* Work instruction
A single number is wanted: how many lines of the data include the string "small".

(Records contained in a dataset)
····················
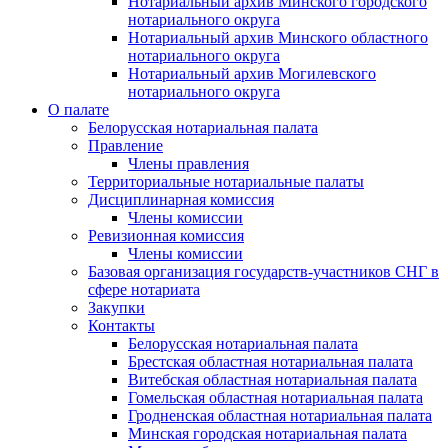
Нотариальный архив Минского городского
нотариального округа
Нотариальный архив Минского областного
нотариального округа
Нотариальный архив Могилевского
нотариального округа
О палате
Белорусская нотариальная палата
Правление
Члены правления
Территориальные нотариальные палаты
Дисциплинарная комиссия
Члены комиссии
Ревизионная комиссия
Члены комиссии
Базовая организация государств-участников СНГ в
сфере нотариата
Закупки
Контакты
Белорусская нотариальная палата
Брестская областная нотариальная палата
Витебская областная нотариальная палата
Гомельская областная нотариальная палата
Гродненская областная нотариальная палата
Минская городская нотариальная палата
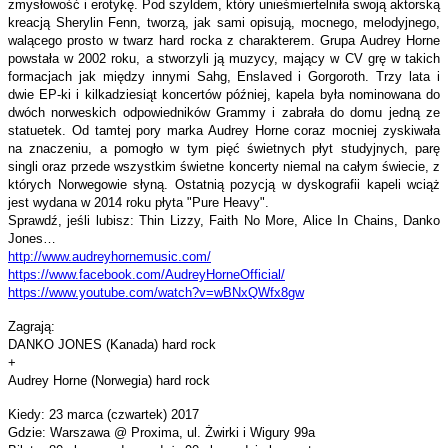
zmysłowość i erotykę. Pod szyldem, który unieśmiertelniła swoją aktorską
kreacją Sherylin Fenn, tworzą, jak sami opisują, mocnego, melodyjnego,
walącego prosto w twarz hard rocka z charakterem. Grupa Audrey Horne
powstała w 2002 roku, a stworzyli ją muzycy, mający w CV grę w takich
formacjach jak między innymi Sahg, Enslaved i Gorgoroth. Trzy lata i
dwie EP-ki i kilkadziesiąt koncertów później, kapela była nominowana do
dwóch norweskich odpowiedników Grammy i zabrała do domu jedną ze
statuetek. Od tamtej pory marka Audrey Horne coraz mocniej zyskiwała
na znaczeniu, a pomogło w tym pięć świetnych płyt studyjnych, parę
singli oraz przede wszystkim świetne koncerty niemal na całym świecie, z
których Norwegowie słyną. Ostatnią pozycją w dyskografii kapeli wciąż
jest wydana w 2014 roku płyta "Pure Heavy".
Sprawdź, jeśli lubisz: Thin Lizzy, Faith No More, Alice In Chains, Danko
Jones…
http://www.audreyhornemusic.
com/
https://www.facebook.com/
AudreyHorneOfficial/
https://www.youtube.com/watch?
v=wBNxQWfx8gw
Zagrają:
DANKO JONES (Kanada) hard rock
+
Audrey Horne (Norwegia) hard rock
Kiedy: 23 marca (czwartek) 2017
Gdzie: Warszawa @ Proxima, ul. Żwirki i Wigury 99a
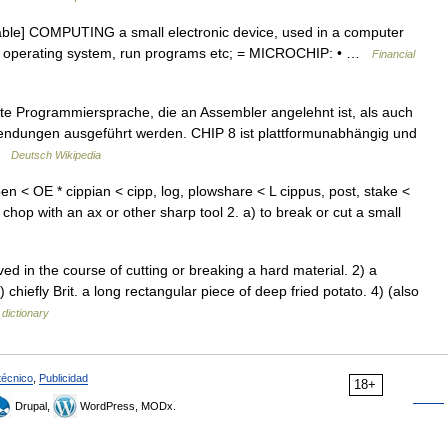
ntable] COMPUTING a small electronic device, used in a computer
r s operating system, run programs etc; = MICROCHIP: • …
Financial
rte Programmiersprache, die an Assembler angelehnt ist, als auch
nwendungen ausgeführt werden. CHIP 8 ist plattformunabhängig und
 …
Deutsch Wikipedia
en < OE * cippian < cipp, log, plowshare < L cippus, post, stake <
r chop with an ax or other sharp tool 2. a) to break or cut a small
 in the course of cutting or breaking a hard material. 2) a
 chiefly Brit. a long rectangular piece of deep fried potato. 4) (also
 dictionary
técnico
,
Publicidad
18+
Drupal,
WordPress, MODx.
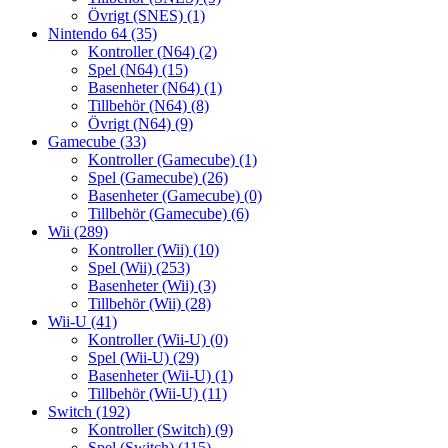
Övrigt (SNES)
(1)
Nintendo 64
(35)
Kontroller (N64)
(2)
Spel (N64)
(15)
Basenheter (N64)
(1)
Tillbehör (N64)
(8)
Övrigt (N64)
(9)
Gamecube
(33)
Kontroller (Gamecube)
(1)
Spel (Gamecube)
(26)
Basenheter (Gamecube)
(0)
Tillbehör (Gamecube)
(6)
Wii
(289)
Kontroller (Wii)
(10)
Spel (Wii)
(253)
Basenheter (Wii)
(3)
Tillbehör (Wii)
(28)
Wii-U
(41)
Kontroller (Wii-U)
(0)
Spel (Wii-U)
(29)
Basenheter (Wii-U)
(1)
Tillbehör (Wii-U)
(11)
Switch
(192)
Kontroller (Switch)
(9)
Spel (Switch)
(115)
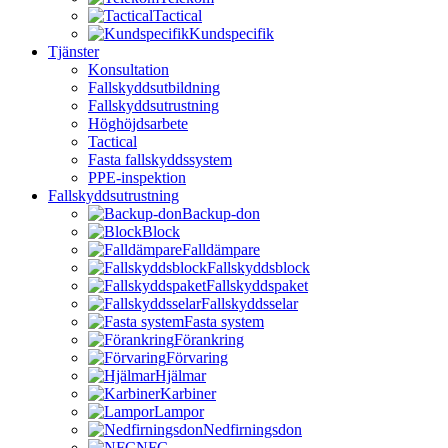
Tactical
Kundspecifik
Tjänster
Konsultation
Fallskyddsutbildning
Fallskyddsutrustning
Höghöjdsarbete
Tactical
Fasta fallskyddssystem
PPE-inspektion
Fallskyddsutrustning
Backup-don
Block
Falldämpare
Fallskyddsblock
Fallskyddspaket
Fallskyddsselar
Fasta system
Förankring
Förvaring
Hjälmar
Karbiner
Lampor
Nedfirningsdon
NFC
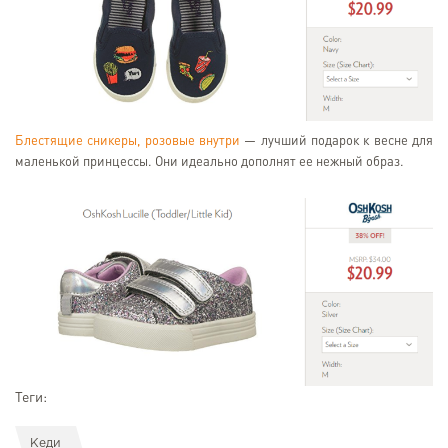
Блестящие сникеры, розовые внутри
— лучший подарок к весне для
маленькой принцессы. Они идеально дополнят ее нежный образ.
Теги:
Кеди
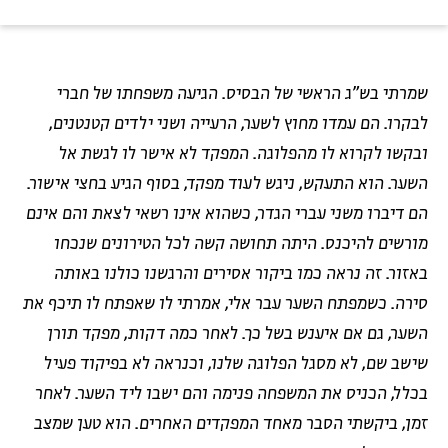
שמרתי בש"ג הראשי של הבסיס. הגיעה משפחתו של חברי
לבקרו. הם עמדו מחוץ לשער, הרעייה ושני ילדים קטנטנים,
ובקשו לקרוא לו מהפלוגה. המפקד לא אישר לו לגשת אל
השער. הוא התעקש, ניגש לעוד מפקד, בסוף הגיע בחצי אישור.
הם דיברו משני עברי הגדר, כשהוא אינו רשאי לצאת והם אינם
מורשים להיכנס. היתה תחושה קשה לכל הטירונים שנכחו
באזור. זה נראה כמו ביקור אסירים והרגשנו כולנו באותה
סירה. כשמפתח השער עבר אלי, אמרתי לו שאפתח לו תיכף את
השער, גם אם איענש בשל כך. לאחר כמה דקות, מפקד תורן
לאתר בית אבי חי
RU
EN
שישב שם, לא מסגל הפלוגה שלנו, וכנראה לא בפיקוד פעיל
בכלל, הכניס את המשפחה פנימה והם ישבו ליד השער. לאחר
זמן, ביקשתי הסבר מאחד המפקדים האחרים. הוא טען שמצב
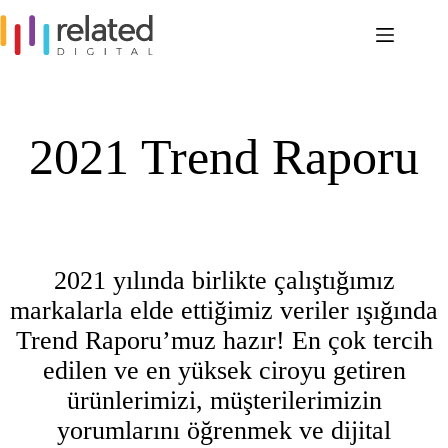
Skip
to
content
2021 Trend Raporu
2021 yılında birlikte çalıştığımız
markalarla elde ettiğimiz veriler ışığında
Trend Raporu’muz hazır! En çok tercih
edilen ve en yüksek ciroyu getiren
ürünlerimizi, müşterilerimizin
yorumlarını öğrenmek ve dijital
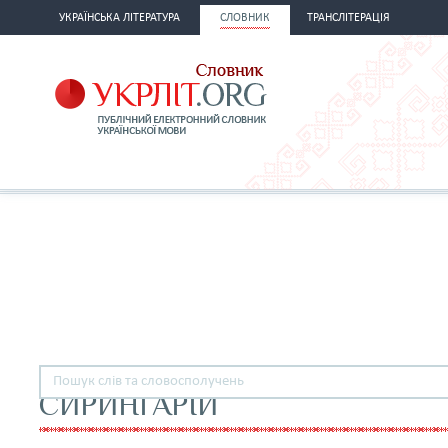
УКРАЇНСЬКА ЛІТЕРАТУРА
СЛОВНИК
ТРАНСЛІТЕРАЦІЯ
СИРИНГАРІЙ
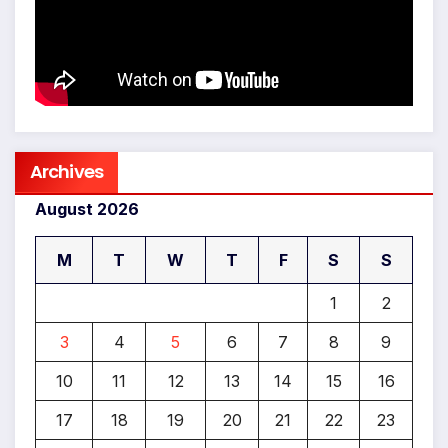
Archives
August 2026
M
T
W
T
F
S
S
1
2
3
4
5
6
7
8
9
10
11
12
13
14
15
16
17
18
19
20
21
22
23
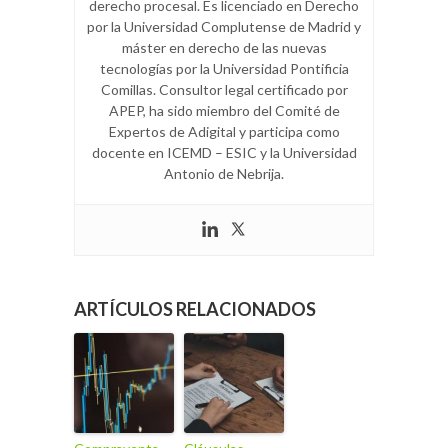
derecho procesal. Es licenciado en Derecho
por la Universidad Complutense de Madrid y
máster en derecho de las nuevas
tecnologías por la Universidad Pontificia
Comillas. Consultor legal certificado por
APEP, ha sido miembro del Comité de
Expertos de Adigital y participa como
docente en ICEMD – ESIC y la Universidad
Antonio de Nebrija.
ARTÍCULOS RELACIONADOS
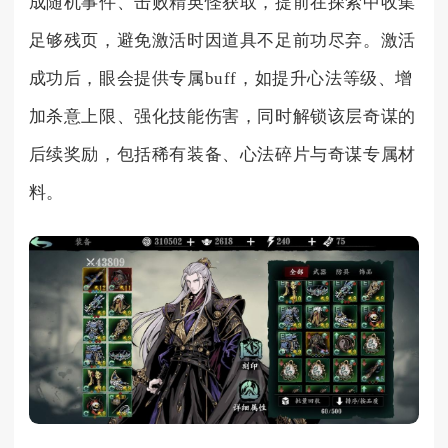
成随机事件、击败精英怪获取，提前在探索中收集
足够残页，避免激活时因道具不足前功尽弃。激活
成功后，眼会提供专属buff，如提升心法等级、增
加杀意上限、强化技能伤害，同时解锁该层奇谋的
后续奖励，包括稀有装备、心法碎片与奇谋专属材
料。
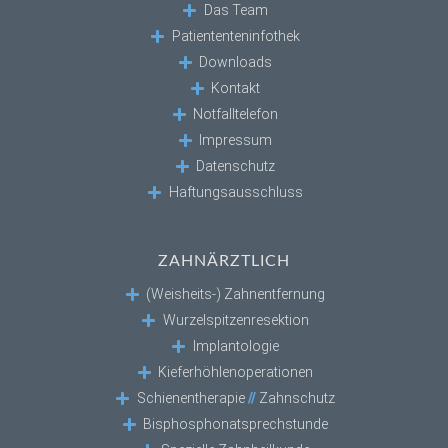
Das Team
Patiententeninfothek
Downloads
Kontakt
Notfalltelefon
Impressum
Datenschutz
Haftungsausschluss
ZAHNÄRZTLICH
(Weisheits-) Zahnentfernung
Wurzelspitzenresektion
Implantologie
Kieferhöhlenoperationen
Schienentherapie
//
Zahnschutz
Bisphosphonatsprechstunde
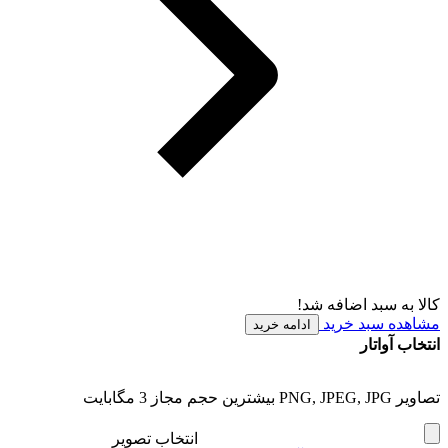
کالا به سبد اضافه شد!
مشاهده سبد خرید
ادامه خرید
انتخاب آواتار
تصاویر PNG, JPEG, JPG بیشترین حجم مجاز 3 مگابایت
انتخاب تصویر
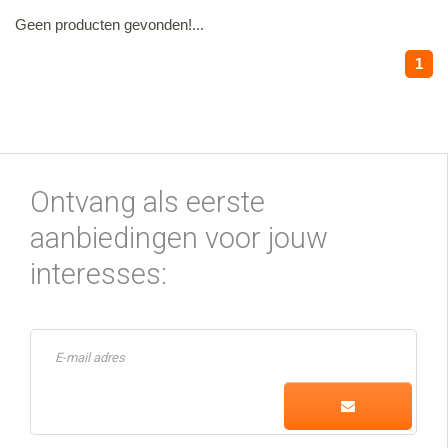
Geen producten gevonden!...
1
Ontvang als eerste
aanbiedingen voor jouw
interesses:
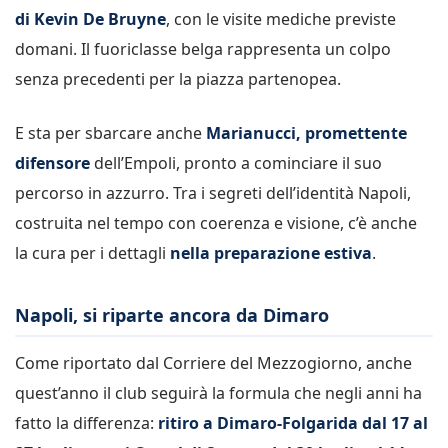
di Kevin De Bruyne
, con le visite mediche previste
domani. Il fuoriclasse belga rappresenta un colpo
senza precedenti per la piazza partenopea.
E sta per sbarcare anche
Marianucci, promettente
difensore
dell’Empoli, pronto a cominciare il suo
percorso in azzurro. Tra i segreti dell’identità Napoli,
costruita nel tempo con coerenza e visione, c’è anche
la cura per i dettagli
nella preparazione estiva
.
Napoli, si riparte ancora da Dimaro
Come riportato dal Corriere del Mezzogiorno, anche
quest’anno il club seguirà la formula che negli anni ha
fatto la differenza:
ritiro a Dimaro-Folgarida dal 17 al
····················
* Response below
2